I recently discovered that none other than Warren Buffet one time bought a case of one of my all time favorite business books to give out as gifts to his colleagues. So what’s the book? It’s, Less Is More, by NYT bestselling author Jason Jennings.
In a moment I am going to share with you the single most valuable idea I personally took from the book, and how I applied it to scale my company, but first I want to challenge how you read a business book.
Don’t read it for entertainment; don’t read it for 101 ideas which you’ll never get around to implement anyway. Instead, when I read a business book I read it to come away with just a small handful of key ideas that I will directly apply to my company. You should do the same. Just like the title of the book, truly “Less is More“.
So what was my biggest takeaway from Less Is More?
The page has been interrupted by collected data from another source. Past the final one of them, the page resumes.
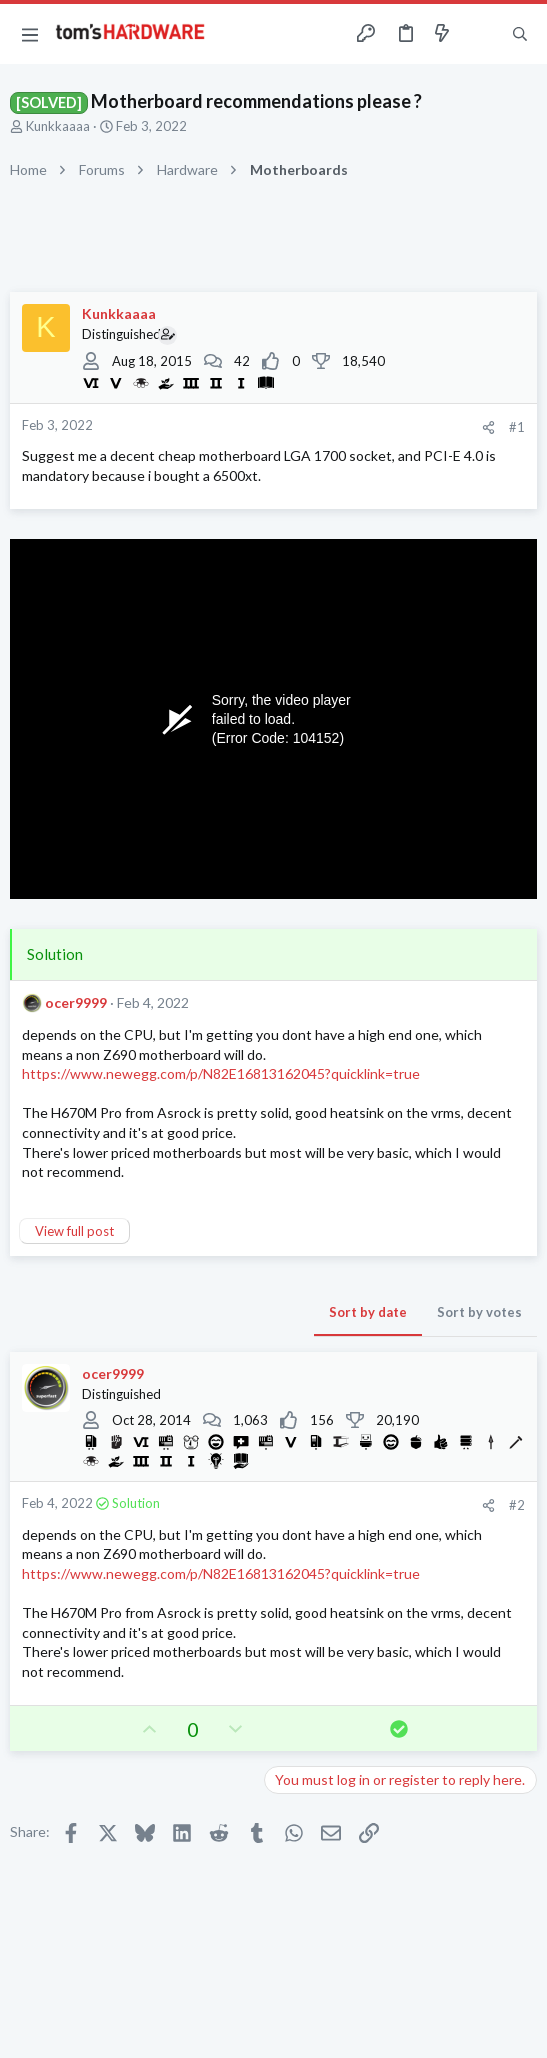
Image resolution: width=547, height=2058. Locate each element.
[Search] (520, 34)
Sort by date (368, 1312)
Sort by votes (479, 1312)
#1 (517, 427)
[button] (30, 34)
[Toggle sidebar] (481, 34)
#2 (517, 1505)
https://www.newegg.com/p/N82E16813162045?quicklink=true (221, 1073)
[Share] (488, 427)
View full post (74, 1231)
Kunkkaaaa (58, 126)
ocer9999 (76, 1002)
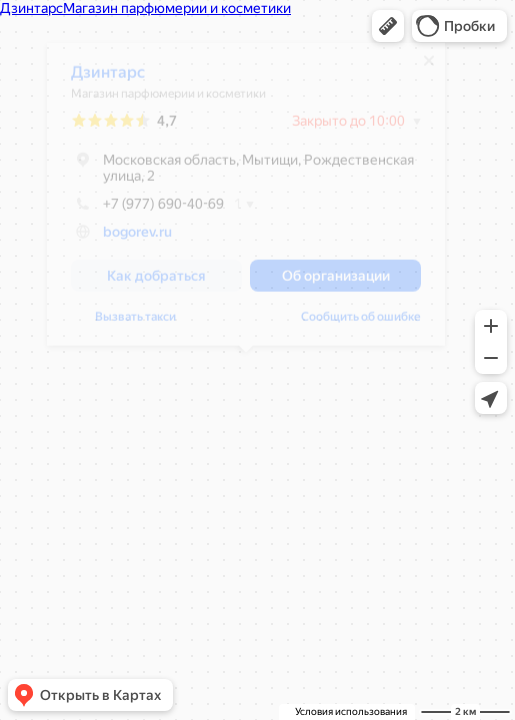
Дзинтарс (107, 79)
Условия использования (351, 711)
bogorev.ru (136, 239)
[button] (388, 26)
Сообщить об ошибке (360, 324)
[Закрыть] (428, 68)
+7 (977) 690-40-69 (146, 211)
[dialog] (245, 201)
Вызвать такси (134, 324)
It was a concept that Jennings shares in chapter one of the book called, “the single big objective.” While the idea that you want to rally your entire team around one simple, clear big objective is obvious, what isn’t obvious, in fact, what blew me away, was the idea that we as business leaders should make this single big strategic objective a core part of our company culture.
First, ask yourself: What is the single most important strategic objective or idea that if your entire team rallied fully behind it, would have the biggest positive impact on helping your company thrive?
When I asked myself this question five years ago my answer was, “If we would just follow our own coaching structure that we use with our business coaching clients, that would impact everything else.”
Then, I take this idea and put it into a clear, contagious statement that I can share with my team. For us I came up with, “We eat our own cooking.”
Finally, we embed this single idea into the culture of our company. This step takes time; it takes energy; it takes gentle pressure applied relentlessly with your team over time. But when it works, you now have the single most important strategic element to help your company succeed part of your culture, which means it becomes the automatic way people think, filter, and behave.
In my company, it took about two years before this idea really took deep root. It meant that we do our quarterly planning just like we coach our clients. We do our weekly “Big Rock” reports in the coaching app we initially developed for our clients. We even have our key leaders working one-to-one with their own business coach, just like our clients do.
Today, it’s an automatic response that we do things just like we coach clients to do. Sure we screw things up at times — we’re human and this is an aspirational goal. But at our core, we’ve made this strategic idea part of our company culture.
So I ask you, what is the single most important strategic idea that if your entire team bought in and lived it, would do the most to automatically help your company thrive?
Now you just need to drive this simple idea to become part of your company culture.